I cloned the node index in my vector and that worked:

current_vec.push(nx.clone()); // instead of (&nx)
already_visited.insert(nx.clone());`

I believe (maybe wrongly) that working with references will be more effective than copying.


Solution

  • This much smaller piece of code exhibits the same problem (playground):

    let mut v = Vec::new(); // Vec<&'a NodeIndex> ... but what is 'a?
    for n in 0..10 {
        let nx: NodeIndex = NodeIndex::new(n);
        v.push(&nx);
    }
    

    i.e., you're creating a short-lived NodeIndex inside a loop and trying to store a reference to it in a longer-lived Vec.

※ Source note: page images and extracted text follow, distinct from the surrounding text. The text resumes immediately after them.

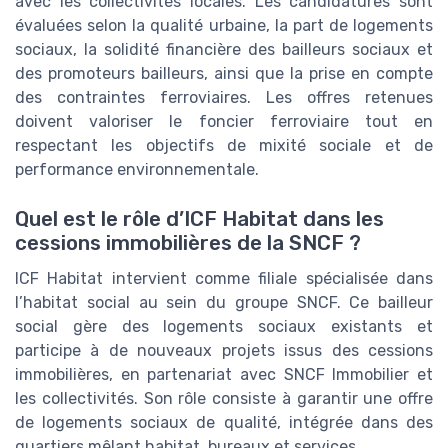
avec les collectivités locales. Les candidatures sont
évaluées selon la qualité urbaine, la part de logements
sociaux, la solidité financière des bailleurs sociaux et
des promoteurs bailleurs, ainsi que la prise en compte
des contraintes ferroviaires. Les offres retenues
doivent valoriser le foncier ferroviaire tout en
respectant les objectifs de mixité sociale et de
performance environnementale.
Quel est le rôle d’ICF Habitat dans les
cessions immobilières de la SNCF ?
ICF Habitat intervient comme filiale spécialisée dans
l’habitat social au sein du groupe SNCF. Ce bailleur
social gère des logements sociaux existants et
participe à de nouveaux projets issus des cessions
immobilières, en partenariat avec SNCF Immobilier et
les collectivités. Son rôle consiste à garantir une offre
de logements sociaux de qualité, intégrée dans des
quartiers mêlant habitat, bureaux et services.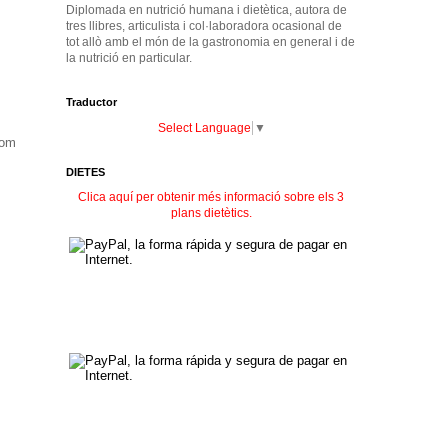
Diplomada en nutrició humana i dietètica, autora de
tres llibres, articulista i col·laboradora ocasional de
tot allò amb el món de la gastronomia en general i de
la nutrició en particular.
Traductor
Select Language
▼
com
DIETES
Clica aquí per obtenir més informació sobre els 3
plans dietètics.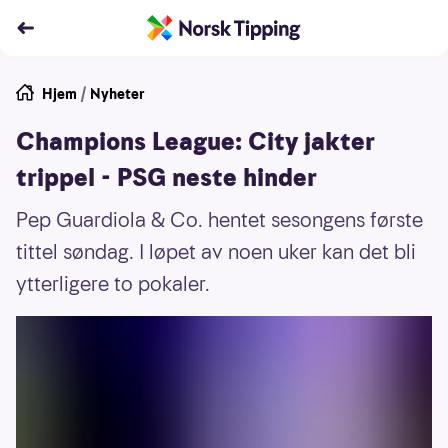
Hjem
/
Nyheter
Champions League: City jakter
trippel - PSG neste hinder
Pep Guardiola & Co. hentet sesongens første
tittel søndag. I løpet av noen uker kan det bli
ytterligere to pokaler.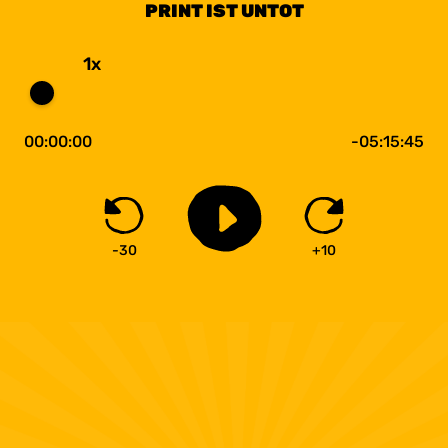
PRINT IST UNTOT
1x
00:00:00
-05:15:45
-30
+10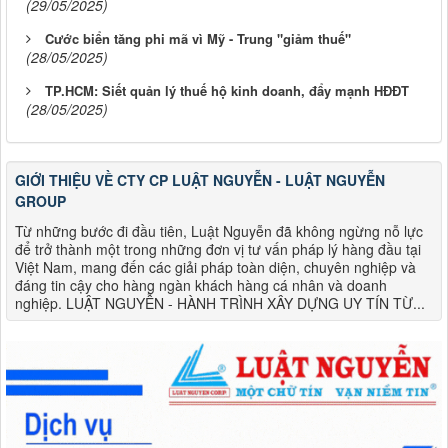
(29/05/2025)
Cước biển tăng phi mã vì Mỹ - Trung "giảm thuế"
(28/05/2025)
TP.HCM: Siết quản lý thuế hộ kinh doanh, đẩy mạnh HĐĐT
(28/05/2025)
GIỚI THIỆU VỀ CTY CP LUẬT NGUYỄN - LUẬT NGUYỄN
GROUP
Từ những bước đi đầu tiên, Luật Nguyễn đã không ngừng nỗ lực
để trở thành một trong những đơn vị tư vấn pháp lý hàng đầu tại
Việt Nam, mang đến các giải pháp toàn diện, chuyên nghiệp và
đáng tin cậy cho hàng ngàn khách hàng cá nhân và doanh
nghiệp. LUẬT NGUYỄN - HÀNH TRÌNH XÂY DỰNG UY TÍN TỪ...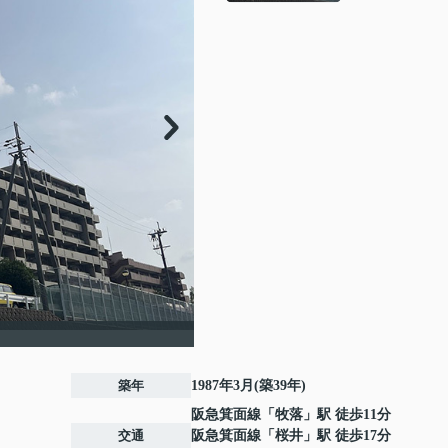
築年
1987年3月(築39年)
阪急箕面線
「
牧落
」駅 徒歩11分
交通
阪急箕面線
「
桜井
」駅 徒歩17分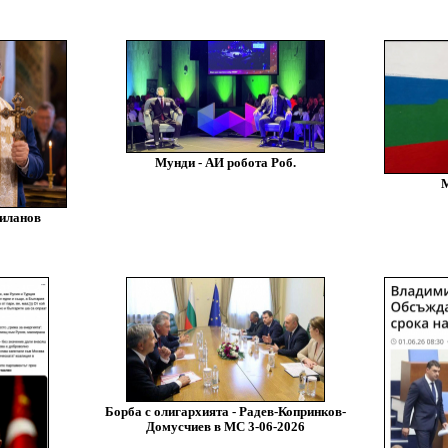
Мунди - АИ робота Роб.
М
иланов
Борба с олигархията - Радев-Копринков-
Домусчиев в МС 3-06-2026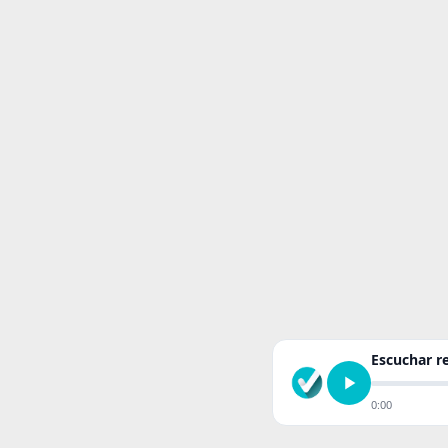
Escuchar 
0:00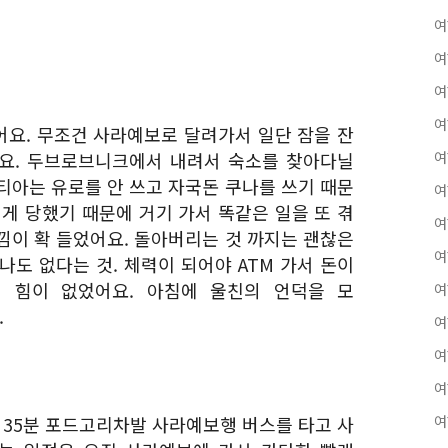
여
여
여
여
요. 무조건 사라예보로 달려가서 일단 잠을 잔
요. 두브로브니크에서 내려서 숙소를 찾아다닐
여
티아는 유로를 안 쓰고 자국돈 쿠나를 쓰기 때문
여
게 당했기 때문에 거기 가서 똑같은 일을 또 겪
여
낌이 확 들었어요. 돌아버리는 것 까지는 괜찮은
여
도 없다는 것. 체력이 되어야 ATM 가서 돈이
 힘이 없었어요. 아침에 울친의 언덕을 모
여
.
여
여
여
 35분 포드고리차발 사라예보행 버스를 타고 사
여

    In this case the solution is very simple: just move the NodeIndex instead of taking a reference.

        v.push(nx)
    

    In your original code the fix is no different.

    // nit: "indices" is the plural of "index"; there is no singular word "indice"
    for current_node_index in myGraph.node_indices() {
        // actually you don't need to supply a type here, but if you did...
        let mut current_vec: Vec<petgraph::graph::NodeIndex> = Vec::new();
        if already_visited.contains(&current_node_index) {
            continue;
        }
        let mut dfs = Dfs::new(&myGraph, current_node_index);
        while let Some(nx) = dfs.next(&myGraph) {
            current_vec.push(nx);
            //               ^-----v- Look Ma, no &s!
            already_visited.insert(nx);
        }
        map_real_index.insert(cpt, current_vec);
        cpt = cpt + 1
    }
    

    "But," you say, "I don't want to copy an entire NodeIndex! I just want to have a pointer to it! NodeIndex is a big fat hairy struct, right?"

    Well, if that (an owning pointer) is really what you need, Box is what you almost always want. But first look at the definition of NodeIndex and check out the source code, if you want to know how heavyweight these indices really are:

    pub struct NodeIndex<Ix=DefaultIx>(Ix);
    

    A NodeIndex is just an Ix, which is (if you look up DefaultIx) just an alias for u32. On a 64 bit PC, that's actually smaller than the pointer you were trying to store, and in Rust, you don't pay any extra cost for using it -- at runtime, it's really just a u32.

    Conveniently, NodeIndex is Copy (when Ix is Copy), so you don't even need to throw that extra .clone() in; you can just do current_vec.push(nx) followed by already_visited.insert(nx) as I did above. (But even if you do write .clone(), you pay no runtime cost for doing so; it's just unnecessary.)